Pure SGD updates often but wastes vector hardware. b=100 processes enough examples per step to make each update cheap and stable.

Wall-clock view

mini2_res = train_sgd(.05, 10)

loss: 0.243, 0.499 sec/epoch
d2l.set_figsize([6, 3])
d2l.plot(*list(map(list, zip(gd_res, sgd_res, mini1_res, mini2_res))),
         'time (sec)', 'loss', xlim=[1e-2, 10],
         legend=['gd', 'sgd', 'batch size=100', 'batch size=10'])
d2l.plt.gca().set_xscale('log')

Read the x-axis as elapsed time, not examples processed: minibatches win because they make each second of compute do more useful linear algebra.

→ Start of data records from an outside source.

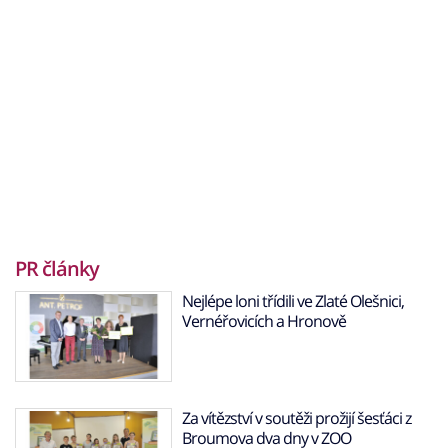
PR články
Nejlépe loni třídili ve Zlaté Olešnici,
Vernéřovicích a Hronově
Za vítězství v soutěži prožijí šesťáci z
Broumova dva dny v ZOO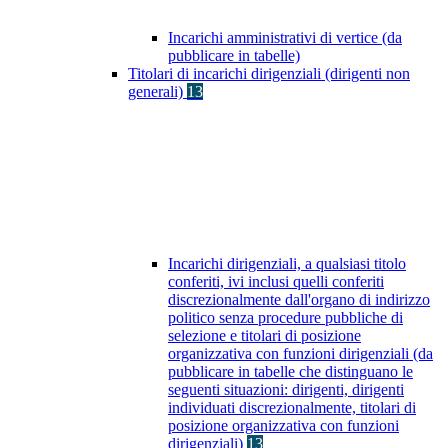
Incarichi amministrativi di vertice (da
pubblicare in tabelle)
Titolari di incarichi dirigenziali (dirigenti non
generali)
13
Incarichi dirigenziali, a qualsiasi titolo
conferiti, ivi inclusi quelli conferiti
discrezionalmente dall'organo di indirizzo
politico senza procedure pubbliche di
selezione e titolari di posizione
organizzativa con funzioni dirigenziali (da
pubblicare in tabelle che distinguano le
seguenti situazioni: dirigenti, dirigenti
individuati discrezionalmente, titolari di
posizione organizzativa con funzioni
dirigenziali)
13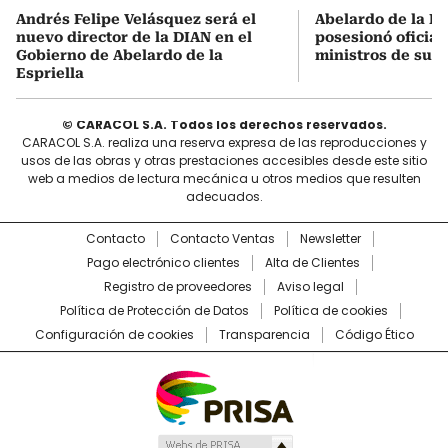
Andrés Felipe Velásquez será el
Abelardo de la Es
nuevo director de la DIAN en el
posesionó oficial
Gobierno de Abelardo de la
ministros de su 
Espriella
© CARACOL S.A. Todos los derechos reservados.
CARACOL S.A. realiza una reserva expresa de las reproducciones y
usos de las obras y otras prestaciones accesibles desde este sitio
web a medios de lectura mecánica u otros medios que resulten
adecuados.
Contacto
Contacto Ventas
Newsletter
Pago electrónico clientes
Alta de Clientes
Registro de proveedores
Aviso legal
Política de Protección de Datos
Política de cookies
Configuración de cookies
Transparencia
Código Ético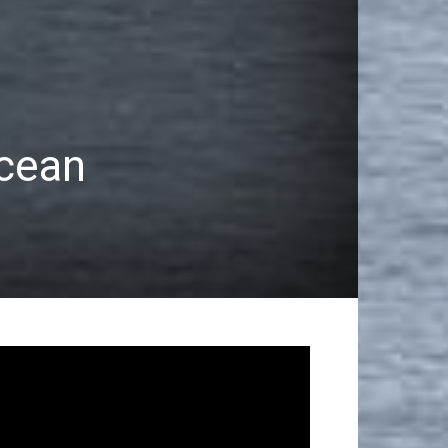
Ocean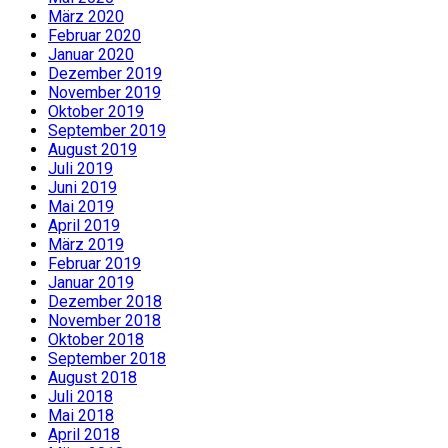
März 2020
Februar 2020
Januar 2020
Dezember 2019
November 2019
Oktober 2019
September 2019
August 2019
Juli 2019
Juni 2019
Mai 2019
April 2019
März 2019
Februar 2019
Januar 2019
Dezember 2018
November 2018
Oktober 2018
September 2018
August 2018
Juli 2018
Mai 2018
April 2018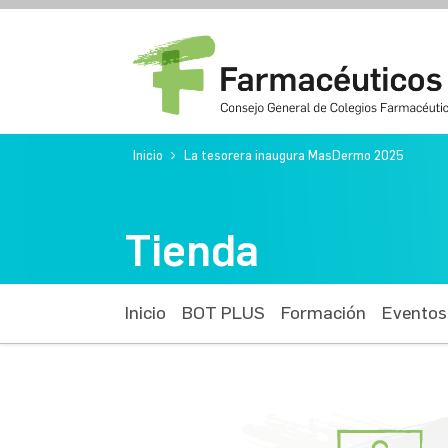
Inicio
La tesorera inaugura MasDermo 2025
Tienda
Inicio
BOT PLUS
Formación
Eventos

Concise: framework optimizer

Same experiment using the framework’s built-in SGD optimizer — fewer lines, same numbers:

def train_concise_ch11(trainer_fn, hyperparams, data_iter, num_epochs=2):
    # Initialization
    net = tf.keras.Sequential()
    net.add(tf.keras.layers.Dense(1,
            kernel_initializer=tf.random_normal_initializer(stddev=0.01)))
    optimizer = trainer_fn(**hyperparams)
    loss = tf.keras.losses.MeanSquaredError()
    animator = d2l.Animator(xlabel='epoch', ylabel='loss',
                            xlim=[0, num_epochs], ylim=[0.22, 0.35])
    n, timer = 0, d2l.Timer()
    for _ in range(num_epochs):
        for X, y in data_iter:
            with tf.GradientTape() as g:
                out = net(X)
                l = loss(y, out)
                params = net.trainable_variables
                grads = g.gradient(l, params)
            optimizer.apply_gradients(zip(grads, params))
            n += X.shape[0]
            if n % 200 == 0:
                timer.stop()
                p = n/X.shape[0]
                q = p/tf.data.experimental.cardinality(data_iter).numpy()
                # `MeanSquaredError` computes squared error without the 1/2
                # factor
                r = (d2l.evaluate_loss(net, data_iter, loss) / 2,)
                animator.add(q, r)
                timer.start()
    print(f'loss: {animator.Y[0][-1]:.3f}, {timer.sum()/num_epochs:.3f} sec/epoch')
data_iter, _ = get_data_ch11(10)
trainer = tf.keras.optimizers.SGD
train_concise_ch11(trainer, {'learning_rate': 0.05}, data_iter)

loss: 0.255, 0.934 sec/epoch

Recap

  • Minibatch SGD interpolates between GD and pure SGD.
  • Vectorization and cache reuse make b > 1 vastly cheaper per example — that’s why everyone uses minibatches even setting statistics aside.
  • Variance scales as 1/b; convergence rate has a \sqrt{b} effective step size advantage over single-example.
  • Choose b to fill the accelerator, not to optimize the bias/variance tradeoff theoretically.